There is certainly a blessed gospel in these sweet perfumes, distilled in Nature’s laboratory. What would the world be without them, we often ask. We might well query what men and women would be without them. As children they fed upon daisy banks and clover fields. Their chubby hands held a bunch of “posies” almost as soon as the proverbial rattle. They early began to love sweet odors from flower blooms. Nothing is more common than to see a child with his nose deep in amongst the flower petals, like some bright golden-throated humming bird. These are recording certain impressions upon heart and brain. The eye is being trained to love the beautiful and hate the ugly. The perfume of white roses and clover blooms is stencilling certain truths upon the inmost soul. The memory works through the nose, as well as through the eyes and ears. Thus the gospel of the gentle and the innocent is preached by these angels with veri-colored wings. That gospel will not soon be forgotten, even in the midst of the world’s sin and confusion of tongues.

The child who is to be an author ought to spend the days of childhood in the atmosphere of books, they tell us. The boy or girl who is to be an artist should live amongst the famous pictures of the creators of the Golden Age of Art, and amid the grandest works of God. These associations are formative of tastes, appetites and aptitudes. They hang the soul’s halls and chambers with beautiful pictures, and line its walls with books. How much more, when you would produce a man or woman of fine mould and pure life, in touch with all the best things, swayed by the memories of flowers and birds and sweet and subtile odors, ought you to bring the child up with rose gardens, clover fields and cherry blossoms. These things must pull strongly on the cords of the heart, and keep many a man and woman from the baser life, when temptations are strong upon them. Such surroundings help in making character, but are not necessarily saviors of men. We should, however, learn to use them for just what they are worth, and no more.

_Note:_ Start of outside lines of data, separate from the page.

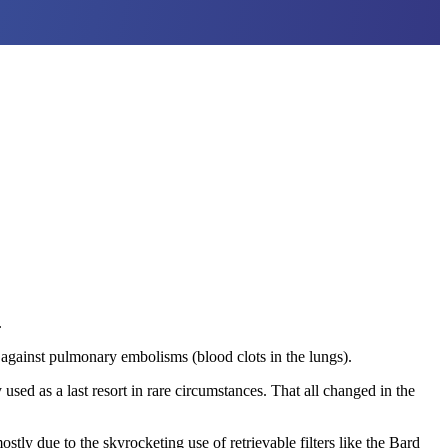
.
 against pulmonary embolisms (blood clots in the lungs).
 used as a last resort in rare circumstances. That all changed in the
y due to the skyrocketing use of retrievable filters like the Bard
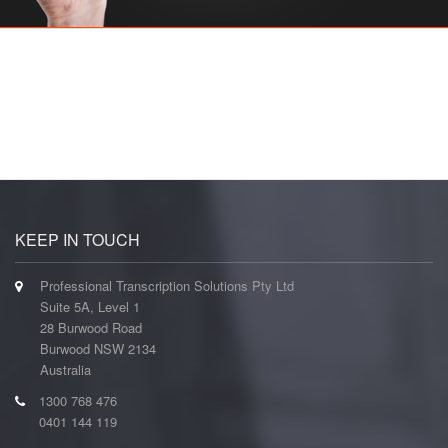
KEEP IN TOUCH
Professional Transcription Solutions Pty Ltd
Suite 5A, Level 1
28 Burwood Road
Burwood NSW 2134
Australia
1300 768 476
0401 144 119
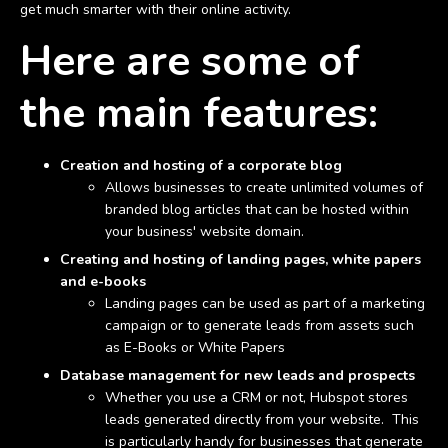
get much smarter with their online activity.
Here are some of
the main features:
Creation and hosting of a corporate blog
Allows businesses to create unlimited volumes of
branded blog articles that can be hosted within
your business' website domain.
Creating and hosting of landing pages, white papers
and e-books
Landing pages can be used as part of a marketing
campaign or to generate leads from assets such
as E-Books or White Papers
Database management for new leads and prospects
Whether you use a CRM or not, Hubspot stores
leads generated directly from your website. This
is particularly handy for businesses that generate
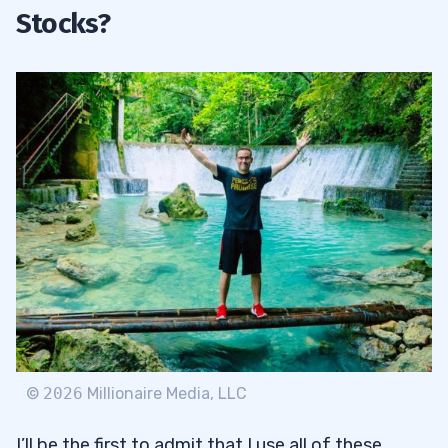
Stocks?
©
2026
Millionaire Media, LLC
I’ll be the first to admit that I use all of these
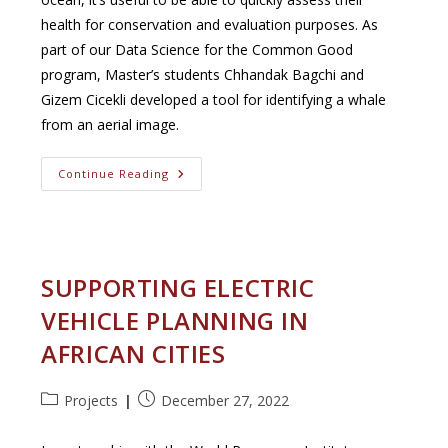
health for conservation and evaluation purposes. As
part of our Data Science for the Common Good
program, Master’s students Chhandak Bagchi and
Gizem Cicekli developed a tool for identifying a whale
from an aerial image.
Save
Continue Reading
The
Whales
SUPPORTING ELECTRIC
VEHICLE PLANNING IN
AFRICAN CITIES
Post
Post
Projects
December 27, 2022
category:
published:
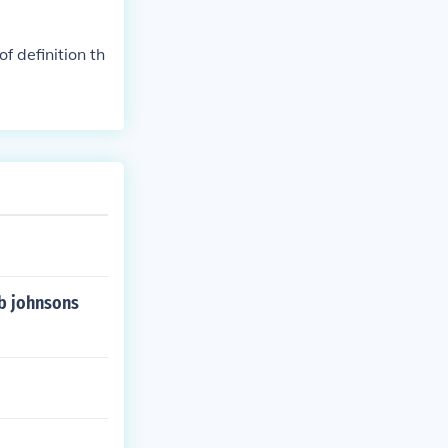
f definition th
 b johnsons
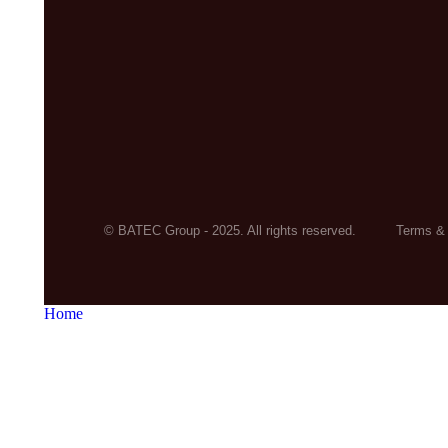
© BATEC Group - 2025. All rights reserved.
Terms & 
Home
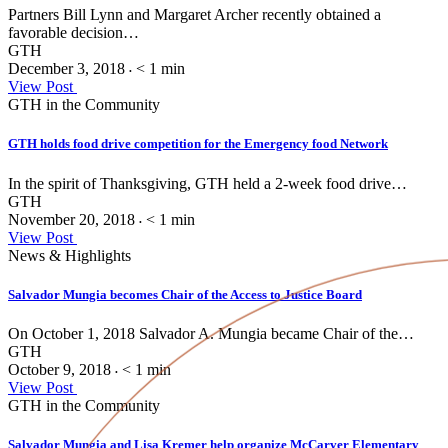
Partners Bill Lynn and Margaret Archer recently obtained a
favorable decision…
GTH
December 3, 2018
< 1
min
•
View Post
GTH in the Community
GTH holds food drive competition for the Emergency food Network
In the spirit of Thanksgiving, GTH held a 2-week food drive…
GTH
November 20, 2018
< 1
min
•
View Post
News & Highlights
Salvador Mungia becomes Chair of the Access to Justice Board
On October 1, 2018 Salvador A. Mungia became Chair of the…
GTH
October 9, 2018
< 1
min
•
View Post
GTH in the Community
Salvador Mungia and Lisa Kremer help organize McCarver Elementary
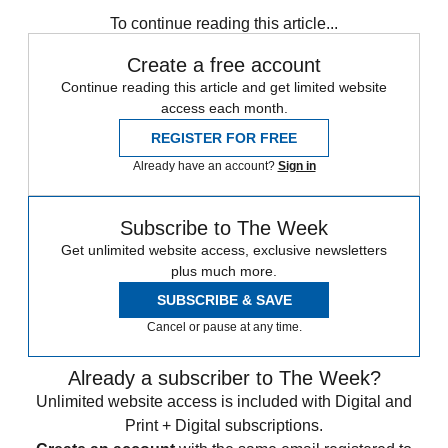
any time.
To continue reading this article...
Create a free account
Continue reading this article and get limited website
access each month.
REGISTER FOR FREE
Already have an account?
Sign in
Subscribe to The Week
Get unlimited website access, exclusive newsletters
plus much more.
SUBSCRIBE & SAVE
Cancel or pause at any time.
Already a subscriber to The Week?
Unlimited website access is included with Digital and
Print + Digital subscriptions.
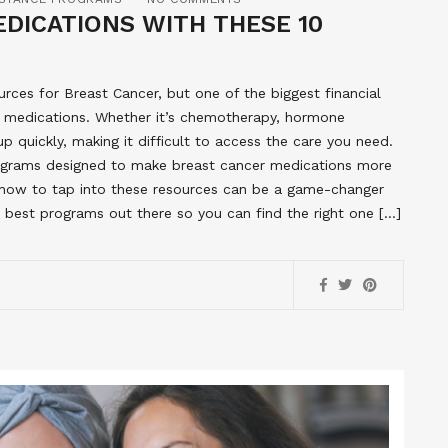
DICATIONS WITH THESE 10
urces for Breast Cancer, but one of the biggest financial
f medications. Whether it’s chemotherapy, hormone
up quickly, making it difficult to access the care you need.
ograms designed to make breast cancer medications more
how to tap into these resources can be a game-changer
 best programs out there so you can find the right one […]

The clover blooms, like the swan’s song, are the sweetest in death. Behold the clover field when the mowers have laid the white and crimson heads low on a Summer morning! The bees went down with them, and still continue to search for honey, buzzing about amongst the stalks. As the sun mounts higher, the boy comes whistling afield, and tosses the clover blooms with his fork, spreading them evenly over the meadow. Now the air is full of sweetest and most bewitching odors. Blended with the fragrance of the newly mown hay, the scent of the clover blooms seems intensified, as that of rose leaves in the rose jar. At evening time it fills the old barn, is breathed out through the wide open doors, and clings to one’s garments, as he takes a refreshing drink at the old well. The delicious fragrance of the flowers and the newmown hay is as free as the air, for all the air is laden with it. You need not own the field or plant the rose bushes, but may enjoy your neighbor’s if you will. Blessed is the man, however, who plants rose bushes in his garden and sows clover in his fields for the bees and men. To make the world more beautiful is to help in making characters more beautiful.